Es wäre nur zu wünschen, dass dieses wunderschöne, idyllische Plätzchen nicht nur erhalten bliebe, sondern dass auch vom gegenwärtigen Herrschaftsbesitzer "etwas" zur Hebung von Sternberg, namentlich durch angemessene Baulichkeiten, geschehen möchte. Für nervöse, geistig angestrengte und abgespannte, oder sich nach Ruhe sehnende Leute würde sich Sternberg in vorzüglicher Weise als Erholungs- und überhaupt als Luftcurort eignen und würde sich mit seiner reinen Luft, dem guten frischen Trinkwasser, der guten schmackhaften Milch, die hier zu haben ist, den schönen Spaziergängen in baldigster Zeit neues Wohlwollen erwerben. Wer Sternberg einmal gesehen, der vergisst es nicht, er unterliegt dem Zauberbanne mit unwiderstehlicher Gewalt.[...]

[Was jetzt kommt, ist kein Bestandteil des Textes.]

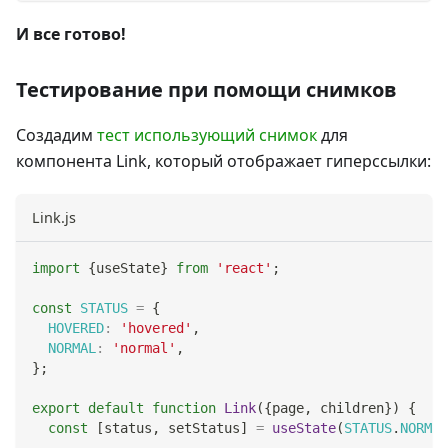
И все готово!
Тестирование при помощи снимков
Создадим
тест использующий снимок
для
компонента Link, который отображает гиперссылки:
Link.js
import
{
useState
}
from
'react'
;
const
STATUS
=
{
HOVERED
:
'hovered'
,
NORMAL
:
'normal'
,
}
;
export
default
function
Link
(
{
page
,
 children
}
)
{
const
[
status
,
 setStatus
]
=
useState
(
STATUS
.
NORMAL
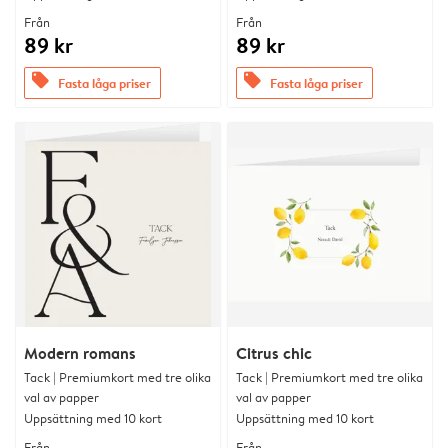
Från
Från
89 kr
89 kr
offers
offers
Fasta låga priser
Fasta låga priser
Modern romans
Citrus chic
Tack | Premiumkort med tre olika
Tack | Premiumkort med tre olika
val av papper
val av papper
Uppsättning med 10 kort
Uppsättning med 10 kort
Från
Från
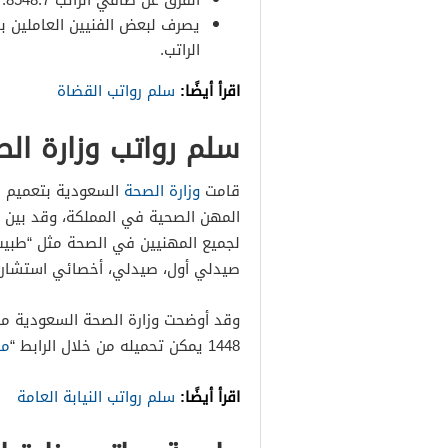
الفرق عن صافي الراتب 8548.7.
الراتب.
اقرأ أيضًا:
سلم رواتب القضاة
سلم رواتب وزارة الصحة 
قامت
وزارة الصحة
السعودية بتعميم س
المهن الصحية في المملكة، وقد بين ال
لجميع المهنيين في الصحة مثل “طبي
صيدلي أول، صيدلي، أخصائي استشاري
وقد أوضحت وزارة الصحة السعودية مل
1448 يمكن تحميله من خلال الرابط “
من
اقرأ أيضًا:
سلم رواتب النيابة العامة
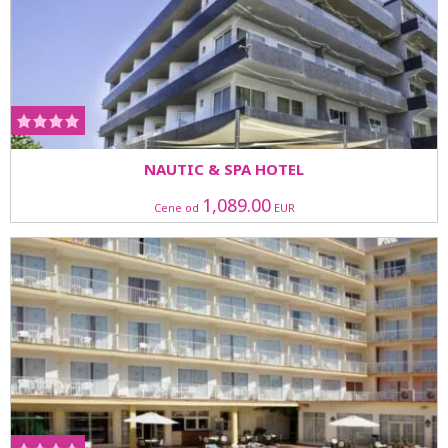
NAUTIC & SPA HOTEL
1,089.00
Cene od
EUR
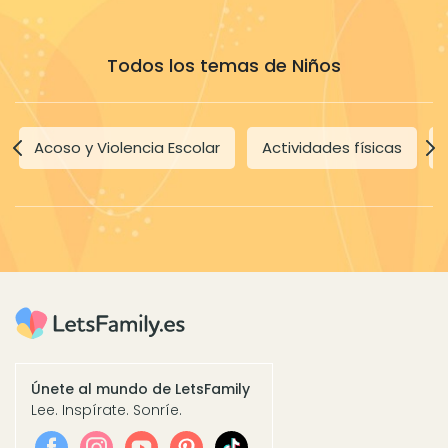
Todos los temas de Niños
Acoso y Violencia Escolar
Actividades físicas
Únete al mundo de LetsFamily
Lee. Inspírate. Sonríe.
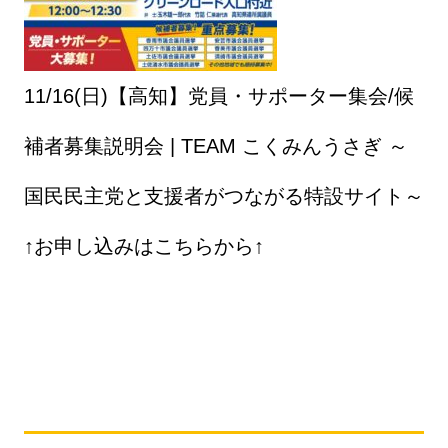
11/16(日)【高知】党員・サポーター集会/候
補者募集説明会 | TEAM こくみんうさぎ ～
国民民主党と支援者がつながる特設サイト～
↑お申し込みはこちらから↑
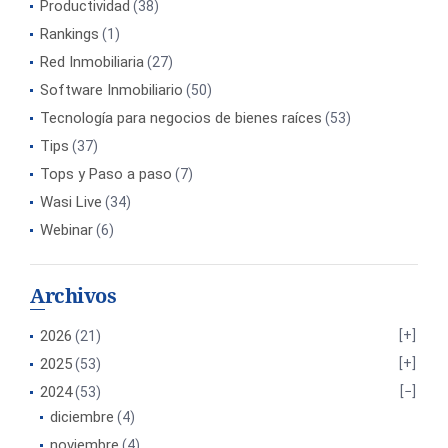
Productividad
(38)
Rankings
(1)
Red Inmobiliaria
(27)
Software Inmobiliario
(50)
Tecnología para negocios de bienes raíces
(53)
Tips
(37)
Tops y Paso a paso
(7)
Wasi Live
(34)
Webinar
(6)
Archivos
2026
(21)
2025
(53)
2024
(53)
diciembre
(4)
noviembre
(4)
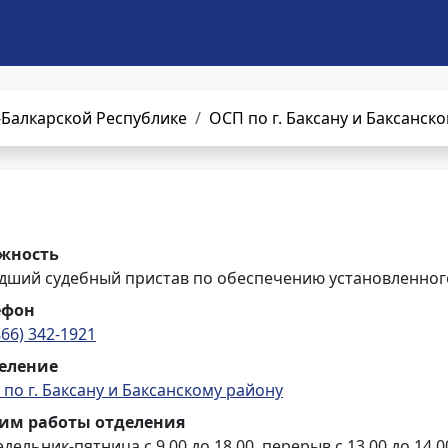
Балкарской Республике
ОСП по г. Баксану и Баксанск
жность
дший судебный пристав по обеспечению установленного
ефон
866) 342-1921
еление
по г. Баксану и Баксанскому району
им работы отделения
дельник-пятница с 9.00 до 18.00, перерыв с 13.00 до 14.0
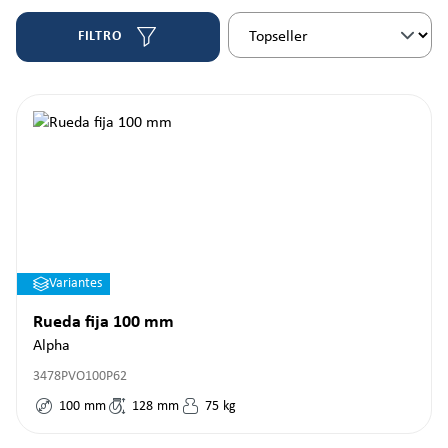
FILTRO
Variantes
Rueda fija 100 mm
Alpha
3478PVO100P62
100
mm
128
mm
75
kg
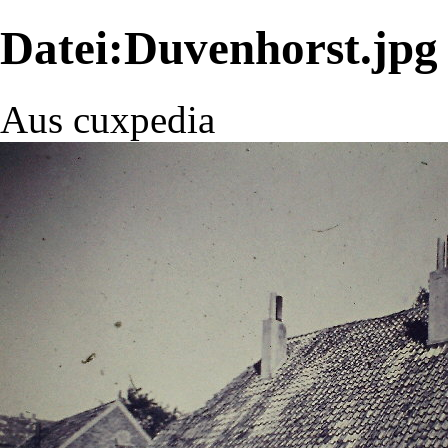
Datei:Duvenhorst.jpg
Aus cuxpedia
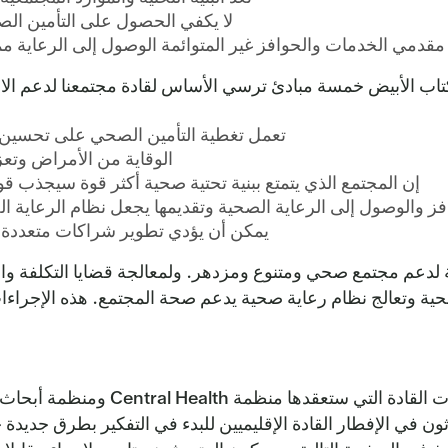
لا يكفي الحصول على التأمين الص
قدمي الخدمات والحوافز غير المتوائمة الوصول إلى الرعاية مما
تاب الأبيض خمسة مبادئ ترسي الأساس لقادة مجتمعنا لدعم الاستر
تعمل تغطية التأمين الصحي على تحسين ص
الوقاية من الأمراض وتعز
إن المجتمع الذي يتمتع ببنية تحتية صحية أكثر قوة سيجذب قوى
فز والوصول إلى الرعاية الصحية وتقديمها يجعل نظام الرعاية ال
يمكن أن يؤدي تطوير شراكات متعددة ا
دعم مجتمع صحي ومتنوع ومزدهر. ولمعالجة قضايا التكلفة والتغ
حية وتعالج نظام رعاية صحية يدعم صحة المجتمع. هذه الإجراءات
 أكتوبر. سيُلهم المتحدثون في الإفطار القادة الإقليميين للبدء في التفكير بطر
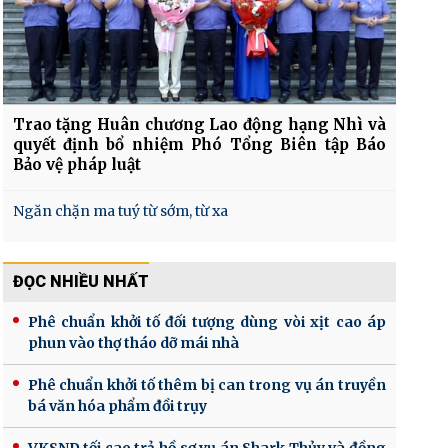
Trao tặng Huân chương Lao động hạng Nhì và
quyết định bổ nhiệm Phó Tổng Biên tập Báo
Bảo vệ pháp luật
Ngăn chặn ma tuý từ sớm, từ xa
ĐỌC NHIỀU NHẤT
Phê chuẩn khởi tố đối tượng dùng vòi xịt cao áp
phun vào thợ tháo dỡ mái nhà
Phê chuẩn khởi tố thêm bị can trong vụ án truyền
bá văn hóa phẩm đồi trụy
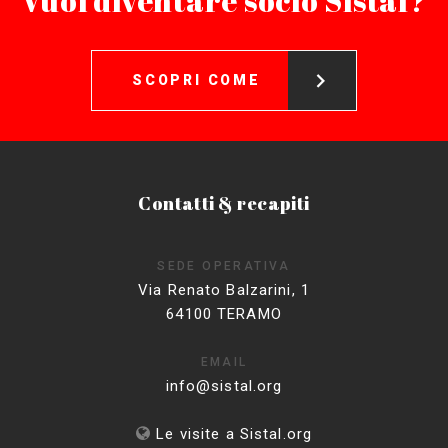
Vuoi diventare socio Sistal?
SCOPRI COME
Contatti & recapiti
SEDE OPERATIVA
Via Renato Balzarini, 1
64100 TERAMO
EMAIL
info@sistal.org
Le visite a Sistal.org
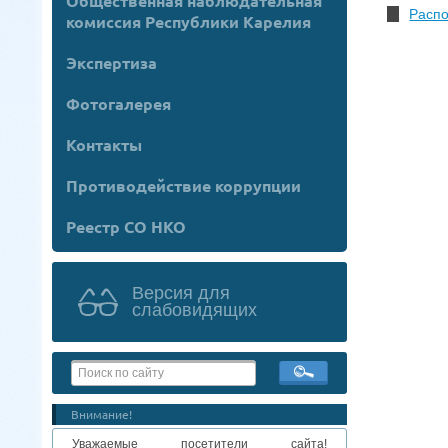
Общественная наблюдательная
Распо
комиссия Республики Карелия
Экспертиза
Фотогалерея
Контакты
Противодействие коррупции
Реестр СО НКО
Версия для
слабовидящих
Внимание!
Уважаемые посетители сайта!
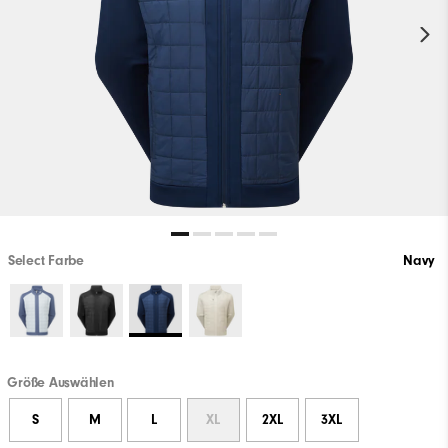
Select Farbe
Navy
Größe Auswählen
S
M
L
XL
2XL
3XL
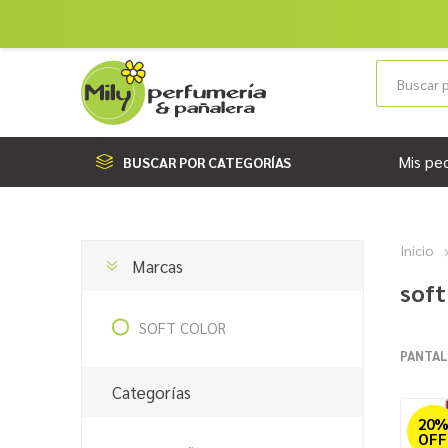
Mis pe
BUSCAR POR CATEGORÍAS
Inicio
Marcas
soft
SOFT COLOR
PANTAL
Categorías
20
OFF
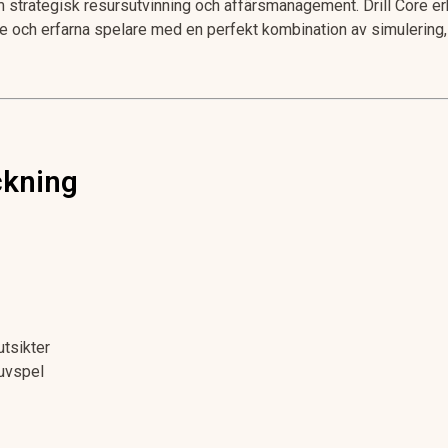
 strategisk resursutvinning och affärsmanagement. Drill Core e
e och erfarna spelare med en perfekt kombination av simulering,
ckning
tsikter
uvspel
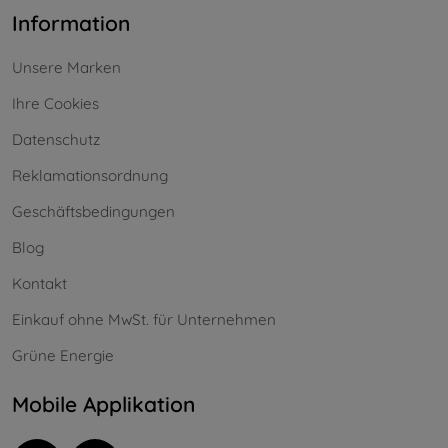
Information
Unsere Marken
Ihre Cookies
Datenschutz
Reklamationsordnung
Geschäftsbedingungen
Blog
Kontakt
Einkauf ohne MwSt. für Unternehmen
Grüne Energie
Mobile Applikation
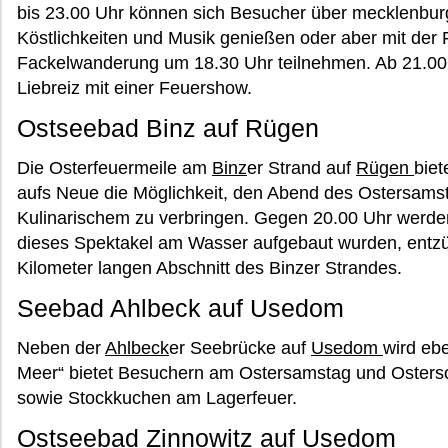
bis 23.00 Uhr können sich Besucher über mecklenbur
Köstlichkeiten und Musik genießen oder aber mit der F
Fackelwanderung um 18.30 Uhr teilnehmen. Ab 21.00 U
Liebreiz mit einer Feuershow.
Ostseebad Binz auf Rügen
Die Osterfeuermeile am
Binz
er Strand auf
Rügen
biet
aufs Neue die Möglichkeit, den Abend des Ostersamst
Kulinarischem zu verbringen. Gegen 20.00 Uhr werden 
dieses Spektakel am Wasser aufgebaut wurden, entzün
Kilometer langen Abschnitt des Binzer Strandes.
Seebad Ahlbeck auf Usedom
Neben der
Ahlbeck
er Seebrücke auf
Usedom
wird ebe
Meer“ bietet Besuchern am Ostersamstag und Osters
sowie Stockkuchen am Lagerfeuer.
Ostseebad Zinnowitz auf Usedom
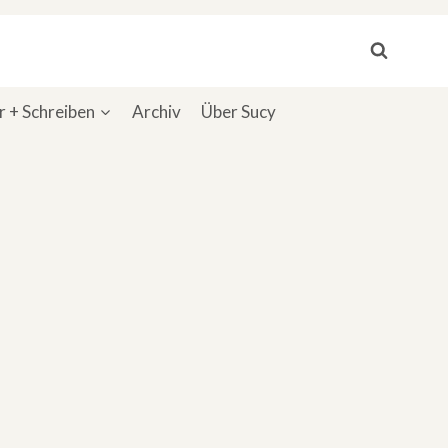
 + Schreiben
Archiv
Über Sucy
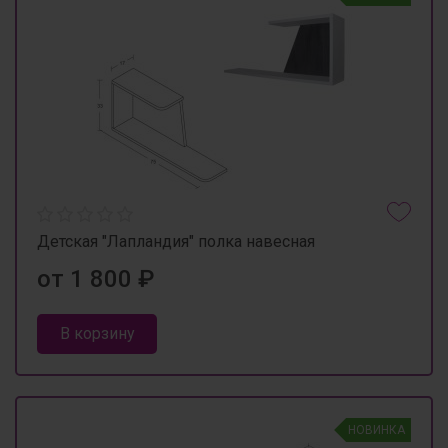
Детская "Лапландия" полка навесная
от 1 800 ₽
В корзину
НОВИНКА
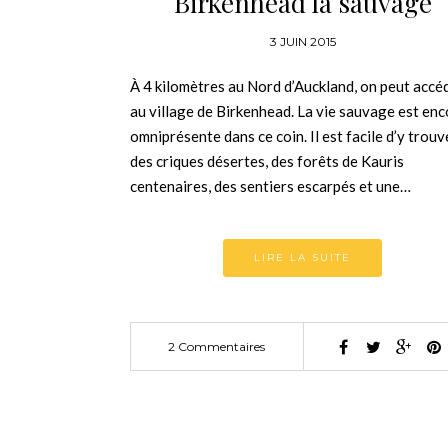
Birkenhead la sauvage
3 JUIN 2015
À 4 kilomètres au Nord d’Auckland, on peut accé
au village de Birkenhead. La vie sauvage est en
omniprésente dans ce coin. Il est facile d’y trouv
des criques désertes, des forêts de Kauris
centenaires, des sentiers escarpés et une…
LIRE LA SUITE
2 Commentaires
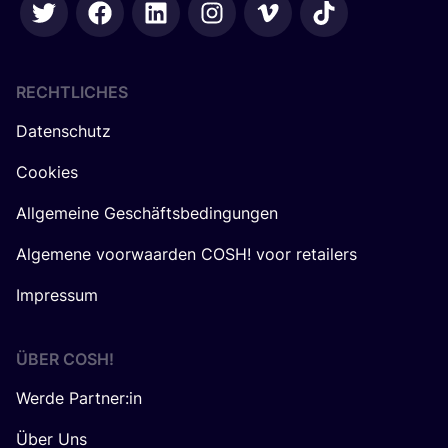
RECHTLICHES
Datenschutz
Cookies
Allgemeine Geschäftsbedingungen
Algemene voorwaarden COSH! voor retailers
Impressum
ÜBER
COSH
!
Werde Partner:in
Über Uns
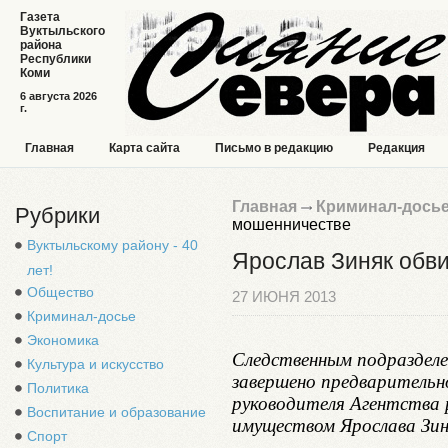
Газета
Вуктыльского
района
Республики
Коми
6 августа 2026
г.
Главная
Карта сайта
Письмо в редакцию
Редакция
Главная
Криминал-дось
Рубрики
мошенничестве
Вуктыльскому району - 40
Ярослав Зиняк обв
лет!
Общество
27 ИЮНЯ 2013
Криминал-досье
Экономика
Следственным подраздел
Культура и искусство
завершено предварительно
Политика
руководителя Агентства 
Воспитание и образование
имуществом Ярослава Зин
Спорт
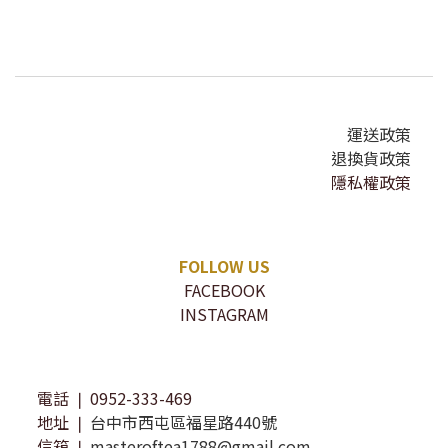
運送政策
退換貨政策
隱私權政策
FOLLOW US
FACEBOOK
INSTAGRAM
電話 ❘ 0952-333-469
地址 ❘
台中市西屯區福星路440號
信箱 ❘
masteroftea1788@gmail.com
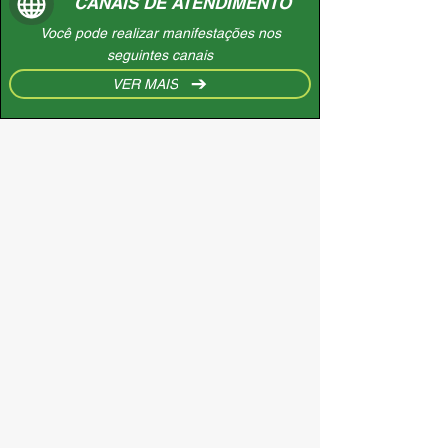
CANAIS DE ATENDIMENTO
Você pode realizar manifestações nos
seguintes canais
VER MAIS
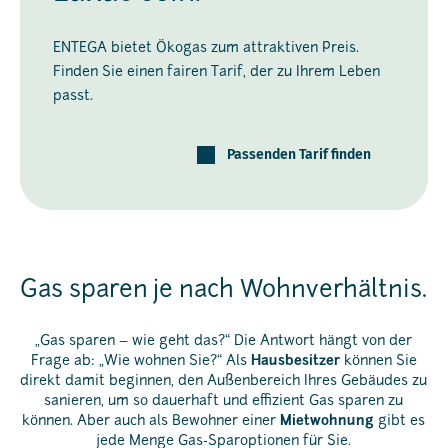
ENTEGA bietet Ökogas zum attraktiven Preis.
Finden Sie einen fairen Tarif, der zu Ihrem Leben
passt.
Passenden Tarif finden
Gas sparen je nach Wohnverhältnis.
„Gas sparen – wie geht das?“ Die Antwort hängt von der
Frage ab: „Wie wohnen Sie?“ Als
Hausbesitzer
können Sie
direkt damit beginnen, den Außenbereich Ihres Gebäudes zu
sanieren, um so dauerhaft und effizient Gas sparen zu
können. Aber auch als Bewohner einer
Mietwohnung
gibt es
jede Menge Gas-Sparoptionen für Sie.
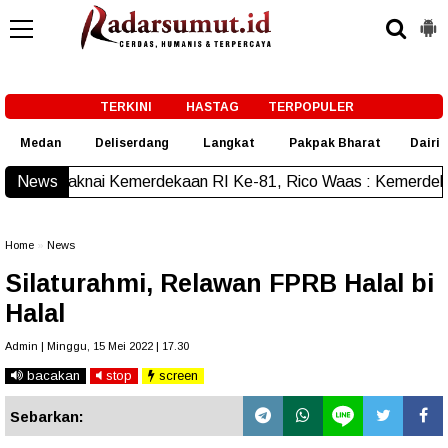
-->
TERKINI
HASTAG
TERPOPULER
Medan
Deliserdang
Langkat
Pakpak Bharat
Dairi
merdekaan RI Ke-81, Rico Waas : Kemerdekaan Harus Dirasak
News
Home
»
News
Silaturahmi, Relawan FPRB Halal bi
Halal
Admin | Minggu, 15 Mei 2022 | 17.30
bacakan
stop
screen
Sebarkan:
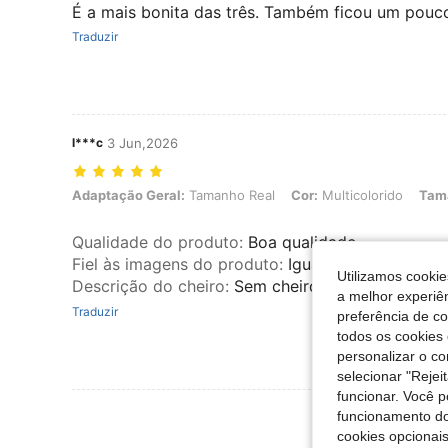
É a mais bonita das três. Também ficou um pouc
Traduzir
l***c
3 Jun,2026
Adaptação Geral: Tamanho Real, Cor: Multicolorido, Tamanho: 4XL
Adaptação Geral:
Tamanho Real
Cor:
Multicolorido
Tam
Qualidade do produto
:
Boa qualidade
Fiel às imagens do produto
:
Igual a imagem
Utilizamos cookie
Descrição do cheiro
:
Sem cheiro
a melhor experiên
Traduzir
preferência de c
todos os cookies 
personalizar o c
selecionar "Rejei
funcionar. Você 
Ver Mais Ava
funcionamento do
cookies opcionai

Außerdem erfahren wir bei Fiedler noch, daß der letzte männliche Besitzer der Herrschaft Hainspach, Alois von Salm-Reifferscheidt im Jahre 1889 ohne männliche Nachkommen starb. Seine Schwester Johanna, verwitwete Gräfin von Thun-Hohenstein (aus einer Nebenlinie der Fürsten Thun auf Tetschen) trat das Erbe an. Von ihr ging es 1892 auf ihren Sohn Oswald von Thun-Hohenstein über, der später den Namen von Thun-Salm annahm. Dessen Ehefrau Christiane Gräfin Thun-Salm (1859-1935) ist in der literarischen Welt nicht unbekannt, da sie selbst Gedichte, Erzählungen und Theaterstücke schrieb und von 1901 bis 1918 einen langen Briefwechsel mit Hugo von Hofmannsthal führte, der 1999 im S. Fischer Verlag herausgegeben wurde.

Der Taufstein Der Altar

Links der Taufstein, rechts die Reste des Altars am Weg von Sternberg in das Wolfsbachtal

Der Altar von oben

Der Altar von oben, deutlich sichtbar ist das Wasserbecken. (Foto: C.Maaz, Heimatverein Hinterhermsdorf)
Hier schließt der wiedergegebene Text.